> [Problem details]:
Stop after the line with "сталкивался. Знал, конечно, о"; until then, please copy every line of the records word for word from the first.

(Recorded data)

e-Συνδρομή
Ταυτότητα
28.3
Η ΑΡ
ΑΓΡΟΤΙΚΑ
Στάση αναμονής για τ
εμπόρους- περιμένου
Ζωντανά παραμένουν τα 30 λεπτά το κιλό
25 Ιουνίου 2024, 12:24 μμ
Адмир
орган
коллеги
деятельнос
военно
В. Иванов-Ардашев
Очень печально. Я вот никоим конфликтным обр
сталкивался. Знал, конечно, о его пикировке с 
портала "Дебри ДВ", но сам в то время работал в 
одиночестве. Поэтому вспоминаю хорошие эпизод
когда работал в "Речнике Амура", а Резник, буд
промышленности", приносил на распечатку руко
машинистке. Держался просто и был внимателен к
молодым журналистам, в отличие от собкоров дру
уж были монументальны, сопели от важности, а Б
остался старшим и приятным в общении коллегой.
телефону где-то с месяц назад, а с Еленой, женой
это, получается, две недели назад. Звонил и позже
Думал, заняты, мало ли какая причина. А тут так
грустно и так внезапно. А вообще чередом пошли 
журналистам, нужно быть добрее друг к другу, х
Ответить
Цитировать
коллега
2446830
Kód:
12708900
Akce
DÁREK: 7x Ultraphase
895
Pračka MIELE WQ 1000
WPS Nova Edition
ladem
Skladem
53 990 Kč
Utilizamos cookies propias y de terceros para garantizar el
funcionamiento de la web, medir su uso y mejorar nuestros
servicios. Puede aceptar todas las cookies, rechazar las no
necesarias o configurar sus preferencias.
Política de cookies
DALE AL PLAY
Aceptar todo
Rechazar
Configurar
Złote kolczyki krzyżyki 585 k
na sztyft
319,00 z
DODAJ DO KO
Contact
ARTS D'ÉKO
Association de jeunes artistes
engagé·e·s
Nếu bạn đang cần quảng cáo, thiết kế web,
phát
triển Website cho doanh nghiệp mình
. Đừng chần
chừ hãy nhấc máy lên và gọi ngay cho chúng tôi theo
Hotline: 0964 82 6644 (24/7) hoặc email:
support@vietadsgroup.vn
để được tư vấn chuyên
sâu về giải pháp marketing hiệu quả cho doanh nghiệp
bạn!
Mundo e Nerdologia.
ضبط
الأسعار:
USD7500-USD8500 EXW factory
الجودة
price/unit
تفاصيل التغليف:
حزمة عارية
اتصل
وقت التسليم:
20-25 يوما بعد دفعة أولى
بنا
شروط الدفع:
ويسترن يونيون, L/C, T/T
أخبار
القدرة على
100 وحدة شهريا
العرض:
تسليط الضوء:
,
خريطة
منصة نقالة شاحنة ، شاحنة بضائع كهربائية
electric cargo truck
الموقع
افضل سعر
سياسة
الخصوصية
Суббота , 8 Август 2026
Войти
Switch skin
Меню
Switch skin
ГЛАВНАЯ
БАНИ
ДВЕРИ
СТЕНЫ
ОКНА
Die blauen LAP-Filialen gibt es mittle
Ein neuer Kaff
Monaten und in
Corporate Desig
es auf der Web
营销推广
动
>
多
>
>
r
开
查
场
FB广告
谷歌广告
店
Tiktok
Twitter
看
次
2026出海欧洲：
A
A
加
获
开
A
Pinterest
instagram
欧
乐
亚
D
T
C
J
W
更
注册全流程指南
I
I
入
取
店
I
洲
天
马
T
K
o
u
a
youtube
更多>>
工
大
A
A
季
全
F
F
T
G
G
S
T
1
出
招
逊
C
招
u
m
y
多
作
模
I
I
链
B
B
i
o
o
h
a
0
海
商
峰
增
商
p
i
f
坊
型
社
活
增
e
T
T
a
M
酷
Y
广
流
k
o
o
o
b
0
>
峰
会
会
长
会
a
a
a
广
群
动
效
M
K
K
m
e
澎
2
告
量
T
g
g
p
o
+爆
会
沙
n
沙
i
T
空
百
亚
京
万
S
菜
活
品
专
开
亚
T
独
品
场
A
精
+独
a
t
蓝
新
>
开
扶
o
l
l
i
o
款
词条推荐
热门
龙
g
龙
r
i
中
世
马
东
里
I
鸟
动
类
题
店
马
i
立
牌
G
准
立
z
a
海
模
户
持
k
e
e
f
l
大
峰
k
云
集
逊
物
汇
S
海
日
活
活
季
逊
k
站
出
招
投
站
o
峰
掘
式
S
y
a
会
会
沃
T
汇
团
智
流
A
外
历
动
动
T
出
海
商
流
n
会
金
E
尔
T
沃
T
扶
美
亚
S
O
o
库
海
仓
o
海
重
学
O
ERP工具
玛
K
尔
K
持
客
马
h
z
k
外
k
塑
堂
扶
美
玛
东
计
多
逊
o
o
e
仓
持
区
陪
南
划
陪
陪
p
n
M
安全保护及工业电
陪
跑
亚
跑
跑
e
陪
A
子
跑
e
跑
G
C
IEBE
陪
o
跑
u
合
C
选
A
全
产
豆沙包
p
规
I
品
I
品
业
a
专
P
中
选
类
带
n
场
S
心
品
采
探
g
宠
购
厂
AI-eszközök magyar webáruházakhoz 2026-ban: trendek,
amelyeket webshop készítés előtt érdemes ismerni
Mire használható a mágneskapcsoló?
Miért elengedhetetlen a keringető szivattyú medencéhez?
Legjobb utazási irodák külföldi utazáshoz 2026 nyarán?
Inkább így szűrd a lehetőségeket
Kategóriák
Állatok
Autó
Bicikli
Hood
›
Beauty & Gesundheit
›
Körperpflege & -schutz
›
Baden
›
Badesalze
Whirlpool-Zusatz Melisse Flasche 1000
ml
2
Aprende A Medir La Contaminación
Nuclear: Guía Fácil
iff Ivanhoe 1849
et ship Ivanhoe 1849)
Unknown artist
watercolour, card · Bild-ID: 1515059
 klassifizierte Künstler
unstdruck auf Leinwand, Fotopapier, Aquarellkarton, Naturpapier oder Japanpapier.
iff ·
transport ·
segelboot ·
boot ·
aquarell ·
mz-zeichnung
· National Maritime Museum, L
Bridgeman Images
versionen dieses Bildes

> [Exercise output]:
e-Συνδρομή
Ταυτότητα
28.3
Η ΑΡ
ΑΓΡΟΤΙΚΑ
Στάση αναμονής για τ
εμπόρους- περιμένου
Ζωντανά παραμένουν τα 30 λεπτά το κιλό
25 Ιουνίου 2024, 12:24 μμ
Адмир
орган
коллеги
деятельнос
военно
В. Иванов-Ардашев
Очень печально. Я вот никоим конфликтным обр
сталкивался. Знал, конечно, о его пикировке с 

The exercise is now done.